L’esperienza aquilana ci insegna che occorre ripensare radicalmente il ruolo delle prefetture perché queste diventino i luoghi in cui costruire una governance del rischio inclusiva e socialmente sostenibile attraverso cui ridisegnare strategie istituzionali, finanziarie, di gestione del rischio, pianificazione e partecipazione che sappiano orientare in modo efficiente investimenti e interventi verso: (1) la riduzione delle vulnerabilità, (2) la prevenzione dei rischi sociali, (3) il miglioramento del benessere, e (4) il rafforzamento delle capacità e dei servizi di supporto alla salute, al benessere e alla resilienza di comunità e territori.
Perché si riduca in modo efficace il rischio di disastri futuri, e si rafforzi la resilienza, le comunità locali esposte o colpite da disastri, anziché ‘protette’ andrebbero ‘rafforzate’. Occorre si operi al più presto un passaggio fondamentale da sistemi centralizzati di protezione civile a sistemi decentralizzati e socialmente sostenibili di rafforzamento di comunità.
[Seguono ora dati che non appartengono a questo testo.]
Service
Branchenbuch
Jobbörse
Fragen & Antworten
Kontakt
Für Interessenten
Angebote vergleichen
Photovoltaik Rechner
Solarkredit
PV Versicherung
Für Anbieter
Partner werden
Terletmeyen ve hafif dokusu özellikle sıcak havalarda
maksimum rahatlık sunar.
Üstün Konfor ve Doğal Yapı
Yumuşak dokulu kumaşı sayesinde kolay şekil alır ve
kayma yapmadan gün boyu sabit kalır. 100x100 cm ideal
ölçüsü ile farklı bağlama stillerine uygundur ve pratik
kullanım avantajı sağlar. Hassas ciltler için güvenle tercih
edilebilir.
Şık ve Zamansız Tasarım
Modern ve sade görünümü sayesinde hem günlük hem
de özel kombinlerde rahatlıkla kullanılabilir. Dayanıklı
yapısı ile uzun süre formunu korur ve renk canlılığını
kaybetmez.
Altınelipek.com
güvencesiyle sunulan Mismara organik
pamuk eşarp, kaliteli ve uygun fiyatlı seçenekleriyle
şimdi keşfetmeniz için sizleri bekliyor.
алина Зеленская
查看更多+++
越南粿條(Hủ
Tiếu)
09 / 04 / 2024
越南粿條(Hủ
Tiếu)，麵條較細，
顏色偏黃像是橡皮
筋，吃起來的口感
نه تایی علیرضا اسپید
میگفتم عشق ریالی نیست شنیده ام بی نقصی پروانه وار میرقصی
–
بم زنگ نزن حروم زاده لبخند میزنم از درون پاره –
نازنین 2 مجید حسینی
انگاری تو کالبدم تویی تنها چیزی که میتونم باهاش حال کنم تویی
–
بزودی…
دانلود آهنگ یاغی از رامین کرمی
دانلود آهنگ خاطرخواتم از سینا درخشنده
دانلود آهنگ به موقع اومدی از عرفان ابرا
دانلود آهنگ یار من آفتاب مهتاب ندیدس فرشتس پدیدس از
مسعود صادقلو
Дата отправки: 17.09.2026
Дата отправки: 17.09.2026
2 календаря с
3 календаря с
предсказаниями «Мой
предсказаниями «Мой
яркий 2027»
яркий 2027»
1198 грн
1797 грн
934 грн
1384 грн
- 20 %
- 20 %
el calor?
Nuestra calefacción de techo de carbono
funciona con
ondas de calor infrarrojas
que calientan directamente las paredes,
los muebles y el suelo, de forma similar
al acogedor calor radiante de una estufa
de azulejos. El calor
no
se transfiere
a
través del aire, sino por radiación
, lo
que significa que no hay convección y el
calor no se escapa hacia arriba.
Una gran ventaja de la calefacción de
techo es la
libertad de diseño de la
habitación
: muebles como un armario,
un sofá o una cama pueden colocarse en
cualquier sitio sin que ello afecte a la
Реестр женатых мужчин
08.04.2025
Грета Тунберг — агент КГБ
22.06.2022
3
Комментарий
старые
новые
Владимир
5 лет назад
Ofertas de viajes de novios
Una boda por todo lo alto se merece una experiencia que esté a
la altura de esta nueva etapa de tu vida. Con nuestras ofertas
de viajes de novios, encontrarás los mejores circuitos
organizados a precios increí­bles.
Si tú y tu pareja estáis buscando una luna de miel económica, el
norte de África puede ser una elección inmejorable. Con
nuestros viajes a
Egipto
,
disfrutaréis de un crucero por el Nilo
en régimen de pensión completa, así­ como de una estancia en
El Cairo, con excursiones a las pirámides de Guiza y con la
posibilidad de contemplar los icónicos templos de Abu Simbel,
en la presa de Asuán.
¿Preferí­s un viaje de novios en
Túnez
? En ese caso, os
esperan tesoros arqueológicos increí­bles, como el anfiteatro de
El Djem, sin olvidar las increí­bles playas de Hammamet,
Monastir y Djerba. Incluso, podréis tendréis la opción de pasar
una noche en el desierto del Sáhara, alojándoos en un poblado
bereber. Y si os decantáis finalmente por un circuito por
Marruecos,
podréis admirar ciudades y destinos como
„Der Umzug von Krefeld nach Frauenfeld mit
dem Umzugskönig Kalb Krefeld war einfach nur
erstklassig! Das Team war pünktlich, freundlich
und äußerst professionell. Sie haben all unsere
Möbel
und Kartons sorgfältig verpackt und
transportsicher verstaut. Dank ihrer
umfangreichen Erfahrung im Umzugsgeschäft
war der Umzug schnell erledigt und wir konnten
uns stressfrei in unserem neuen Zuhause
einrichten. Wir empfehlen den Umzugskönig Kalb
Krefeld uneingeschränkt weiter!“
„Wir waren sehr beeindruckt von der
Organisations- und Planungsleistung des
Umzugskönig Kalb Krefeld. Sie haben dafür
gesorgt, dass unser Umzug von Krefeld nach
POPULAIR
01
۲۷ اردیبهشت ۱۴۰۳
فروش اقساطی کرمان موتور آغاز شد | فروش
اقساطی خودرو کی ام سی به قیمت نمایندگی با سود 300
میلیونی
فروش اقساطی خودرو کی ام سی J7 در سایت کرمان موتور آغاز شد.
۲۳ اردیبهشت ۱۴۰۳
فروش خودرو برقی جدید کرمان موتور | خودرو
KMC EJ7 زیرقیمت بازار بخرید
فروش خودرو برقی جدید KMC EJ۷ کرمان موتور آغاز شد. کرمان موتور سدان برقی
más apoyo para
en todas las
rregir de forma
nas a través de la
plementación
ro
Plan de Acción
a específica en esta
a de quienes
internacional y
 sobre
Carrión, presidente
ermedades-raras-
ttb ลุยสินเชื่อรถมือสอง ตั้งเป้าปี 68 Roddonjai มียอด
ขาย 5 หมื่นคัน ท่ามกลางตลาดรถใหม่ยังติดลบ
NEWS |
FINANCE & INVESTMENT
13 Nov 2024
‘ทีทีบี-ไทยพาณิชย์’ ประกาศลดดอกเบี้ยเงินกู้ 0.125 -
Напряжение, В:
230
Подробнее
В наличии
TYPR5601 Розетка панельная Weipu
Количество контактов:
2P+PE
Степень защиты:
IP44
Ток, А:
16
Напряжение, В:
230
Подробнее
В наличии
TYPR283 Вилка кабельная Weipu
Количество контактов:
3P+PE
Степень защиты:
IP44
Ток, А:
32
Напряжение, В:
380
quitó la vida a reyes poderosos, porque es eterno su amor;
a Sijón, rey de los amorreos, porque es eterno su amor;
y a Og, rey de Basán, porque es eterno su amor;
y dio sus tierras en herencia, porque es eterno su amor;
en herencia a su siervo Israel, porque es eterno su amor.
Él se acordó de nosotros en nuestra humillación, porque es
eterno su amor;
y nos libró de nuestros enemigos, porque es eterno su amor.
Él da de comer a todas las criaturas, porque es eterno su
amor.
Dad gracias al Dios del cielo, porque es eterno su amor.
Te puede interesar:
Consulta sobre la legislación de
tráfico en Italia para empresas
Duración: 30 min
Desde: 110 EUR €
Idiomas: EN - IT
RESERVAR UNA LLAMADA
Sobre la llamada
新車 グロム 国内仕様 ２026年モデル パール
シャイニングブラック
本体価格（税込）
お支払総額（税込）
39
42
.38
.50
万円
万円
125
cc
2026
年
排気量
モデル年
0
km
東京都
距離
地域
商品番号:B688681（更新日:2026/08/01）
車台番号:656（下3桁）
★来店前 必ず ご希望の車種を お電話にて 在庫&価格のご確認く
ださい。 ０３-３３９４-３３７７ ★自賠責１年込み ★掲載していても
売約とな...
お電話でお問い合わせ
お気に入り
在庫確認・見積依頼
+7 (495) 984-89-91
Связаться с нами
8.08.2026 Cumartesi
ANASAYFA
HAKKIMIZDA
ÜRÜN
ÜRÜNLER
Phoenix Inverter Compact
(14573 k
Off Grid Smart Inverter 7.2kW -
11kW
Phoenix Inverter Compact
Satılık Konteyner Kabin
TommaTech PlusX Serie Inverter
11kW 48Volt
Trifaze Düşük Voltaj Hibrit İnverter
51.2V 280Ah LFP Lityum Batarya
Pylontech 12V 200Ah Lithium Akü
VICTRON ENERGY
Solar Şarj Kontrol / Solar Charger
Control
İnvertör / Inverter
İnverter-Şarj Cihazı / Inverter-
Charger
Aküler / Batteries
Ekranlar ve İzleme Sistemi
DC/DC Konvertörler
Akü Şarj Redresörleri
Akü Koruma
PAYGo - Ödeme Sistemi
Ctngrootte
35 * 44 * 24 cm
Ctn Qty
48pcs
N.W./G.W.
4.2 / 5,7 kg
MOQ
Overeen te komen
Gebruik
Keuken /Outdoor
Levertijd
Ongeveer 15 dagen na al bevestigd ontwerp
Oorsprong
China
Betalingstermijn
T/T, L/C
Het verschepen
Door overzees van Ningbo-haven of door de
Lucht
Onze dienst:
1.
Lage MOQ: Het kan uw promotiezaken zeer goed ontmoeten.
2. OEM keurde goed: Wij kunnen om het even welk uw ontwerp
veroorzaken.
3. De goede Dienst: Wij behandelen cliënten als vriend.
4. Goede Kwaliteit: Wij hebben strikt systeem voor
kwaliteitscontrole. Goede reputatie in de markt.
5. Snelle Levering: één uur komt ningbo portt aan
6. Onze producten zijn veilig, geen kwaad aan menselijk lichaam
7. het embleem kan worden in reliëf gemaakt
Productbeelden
Questo passaggio è più che mai necessario affinché si arrivi alla definizione di politiche pubbliche che recuperino la centralità delle comunità locali e si impegnino in modo efficace nelle 4 aree di intervento suggerite dalle Nazioni Unite, ovvero: (1) capire il rischio nelle sue multiple dimensioni (Priority Area 1, UNISDR, 2015); (2) rafforzare la governance verso l’aumento di riduzione del rischio di disastri (Priority Area 2, UNISDR, 2015); (3) orientare efficacemente gli investimenti per il rafforzamento della resilienza (Priority Area 3, UNISDR, 2015); e (4) ricostruire territori e comunità più preparate, sostenibili e resilienti a disastri futuri (Priority Area 4, UNISDR, 2015).
Il passaggio da sistemi centralizzati di protezione civile a sistemi decentralizzati di rafforzamento di comunità, dovrà verificarsi assieme a un cambio radicale sia nella cultura che nella governance che supportano e organizzano ogni intervento pianificato prima e dopo i disastri. Occorre operare un passaggio cruciale da una cultura paternalista di protezione sociale a una cultura glocale della salute, del benessere e della resilienza di comunità. Questa nuova cultura glocale dovrà essere volta a ‘pensare globale e agire locale’, a migliorare l’applicazione nei territori di protocolli e linee guida internazionali e a coinvolgere le popolazioni locali, utilizzando la loro empatia, il loro senso di responsabilità sociale e la loro capacità a cooperare.
Infine, occorre abbandonare al più presto l’approccio alla riduzione del rischio paramilitare e centralizzato di comando-e-controllo. Anziché accentrare conoscenze, tecnologie, risorse e responsabilità per la riduzione del rischio, occorre una governance del rischio socialmente sostenibile a tutti i livelli di organizzazione socio-ecologica. Prima e dopo i disastri e a tutti i livelli di governo, questa nuova governance dovrà creare strategie istituzionali, finanziarie, di partecipazione, gestione del rischio e pianificazione fisica e territoriale più sostenibili volte: (1) alla condivisione con le comunità locali e i territori di conoscenze, tecnologie, risorse e responsabilità per la riduzione del rischio e l’aumento del benessere di comunità, e (2) al rafforzamento dei servizi locali alla salute, al benessere e alla resilienza di comunità e territori.